Who would have thought that in the 21st century the British Labour Party would have a problem with antisemitism. But it does. The Corbynists in the party argue there really is no problem, and that the whole antisemitism issue was just fabricated to destroy Corbyn because of his criticism of Israel.
But the opposite is true. What antisemitism has done is make it possible to even more sharply criticize Israel than in the past, as long as you come out as opposed to Jew-hatred. Antisemitism has made it possible to bash Israel with zeal – by calling it criminal, racist and an apartheid state – as long as you make clear that you are not an antisemite yourself.
Israel knows very little about where Starmer stands on issues important to it. It knows he is married to a woman who attends a Progressive Jewish congregation and who has extended family living in Israel.
Starmer was careful not to say specifically at a Jewish Labour Movement event in February that he was a Zionist, though – after mentioning that his wife’s family is Jewish with extended family in Israel – he added: “I don’t describe myself as a Zionist, but I understand and I sympathize and I support Zionism.”
He also was the only one of three remaining candidates in the Labour leadership race who refused to sign a pro-Palestinian pledge the Palestine Solidarity Campaign (PSC) asked the candidates to sign.
But because there is such a scant paper trail by which to judge him, the jury still remains out on Starmer’s positions on Israel-related issues.
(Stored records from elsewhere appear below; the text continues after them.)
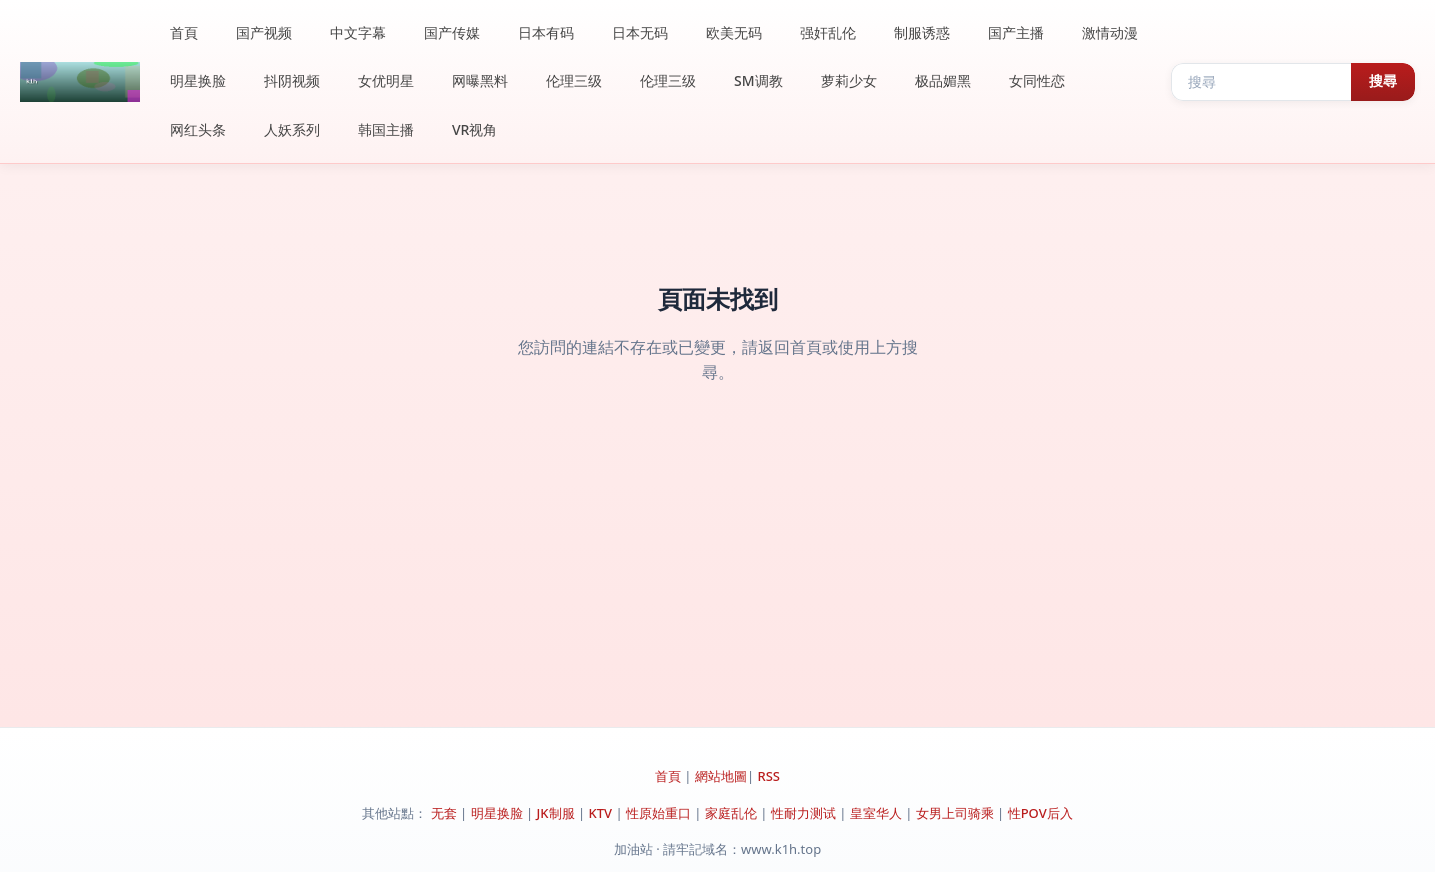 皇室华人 (876, 813)
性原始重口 (658, 813)
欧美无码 (734, 32)
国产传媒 (452, 32)
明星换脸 (198, 80)
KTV (601, 813)
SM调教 (758, 80)
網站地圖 (721, 776)
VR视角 (474, 129)
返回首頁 (790, 347)
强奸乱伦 (828, 32)
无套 (444, 813)
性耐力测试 (803, 813)
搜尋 (1383, 81)
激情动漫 (1110, 32)
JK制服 (556, 813)
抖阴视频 (292, 80)
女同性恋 (1037, 80)
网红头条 (198, 129)
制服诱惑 (922, 32)
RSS (768, 776)
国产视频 (264, 32)
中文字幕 (358, 32)
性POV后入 (1040, 813)
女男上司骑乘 (955, 813)
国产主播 (1016, 32)
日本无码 (640, 32)
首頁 (184, 32)
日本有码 (546, 32)
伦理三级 (574, 80)
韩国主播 (386, 129)
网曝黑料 (480, 80)
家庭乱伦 (731, 813)
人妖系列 (292, 129)
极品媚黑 (943, 80)
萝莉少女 (849, 80)
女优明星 (386, 80) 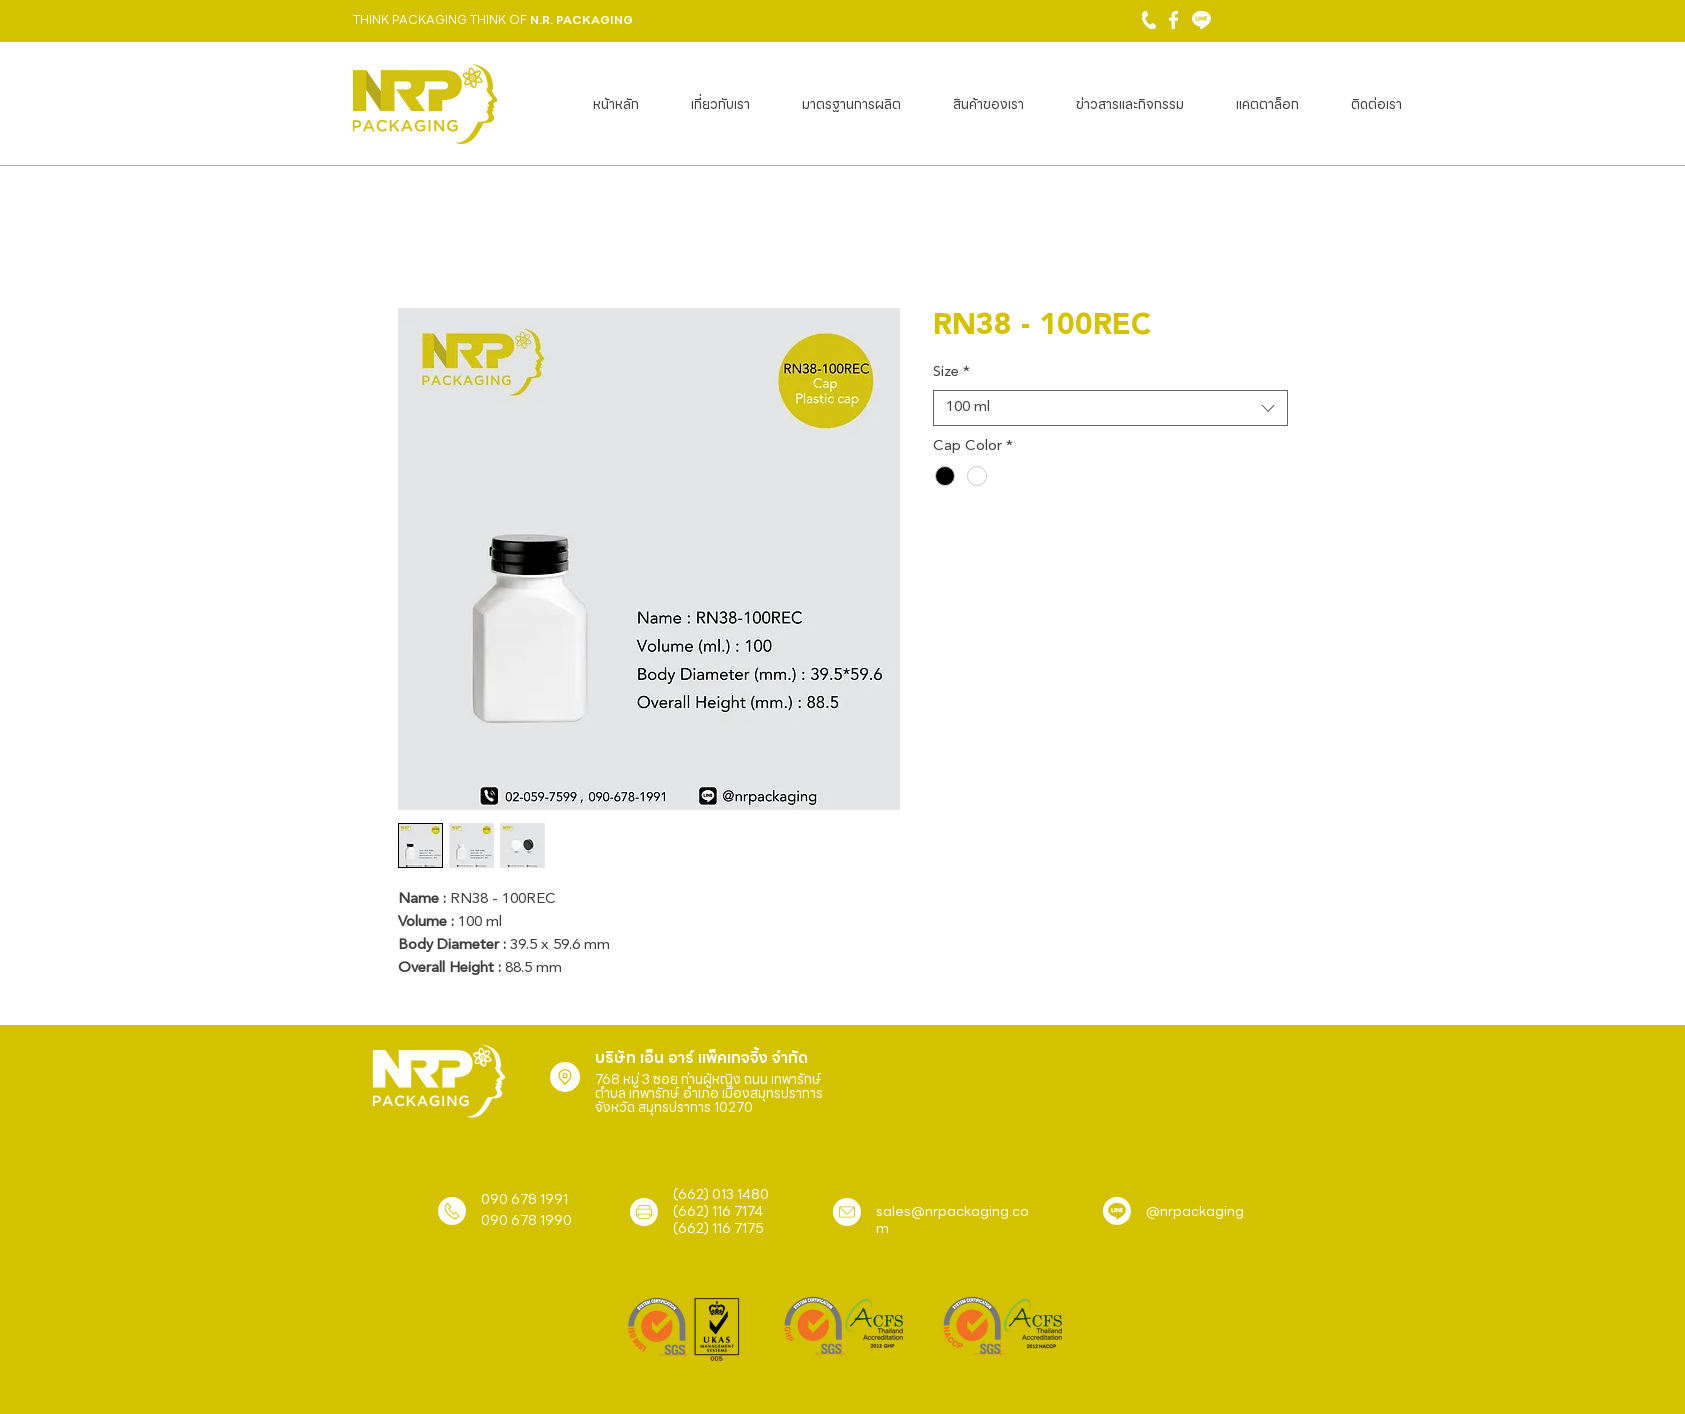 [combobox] (1110, 408)
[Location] (565, 1077)
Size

That a Labour leader is not an antisemite does not make him a leader Israel has reason to rejoice over.
Take Ed Miliband for example. When Conservative prime minister David Cameron defeated Miliband, who was Corbyn’s predecessor, in a 2015 election, there was palpable relief in Jerusalem – even though Miliband is a Jew. Miliband was very critical of Israel during its 2014 Operation Protective Edge in the Gaza Strip, and there was concern in Jerusalem that this harshly critical tone would have transferred over to 10 Downing Street had he won.
The same concerns exist regarding Starmer. No, he is not an antisemite. After Corbyn, that is welcome and refreshing. But when judging a leader's position on Israel, that is a very low bar indeed.